The terms of Coussons’s supervision order had been relaxed to allow him overnight visits with Bennett, with whom he’d been involved in a seven-year relationship and had a young son.
Coussons had been drinking — a breach of the terms of his supervision order — and was accusing Bennett of being unfaithful on the night of the killing, court heard. Bennett professed her love for Coussons even as he struck and attacked her with a knife, court heard. She sustained multiple stab and laceration wounds, and had 10 defensive-style injuries on her hands.
After the killing Coussons wrote “I love you” on the dead woman’s body and took pictures with her, court heard. In the morning he went to a Durham police station and confessed.
During Thursday’s sentencing submissions, Hill said Coussons had been identified as highly likely to commit more offences during his dangerous offender hearing in 2013, based on his pattern of violent recidivism.

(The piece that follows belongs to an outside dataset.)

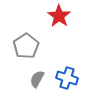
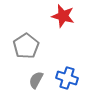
red star: moved 4 px right; rotated 20 degrees counterclockwise
gray semicircle: moved 1 px left, 1 px down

“The frequency and seriousness of the offender’s violent criminal convictions were escalating in the years leading up to this murder,” Hill said. “Lay people can say with all confidence that Mr. Coussons is a psychopath.”
Manitius urged the judge to impose the minimum term for parole eligibility. She cited Coussons’s confession and the fact he’s expressed a desire to plead guilty virtually since the time of his arrest.
Justice Fuerst will pronounce sentence Jan. 29.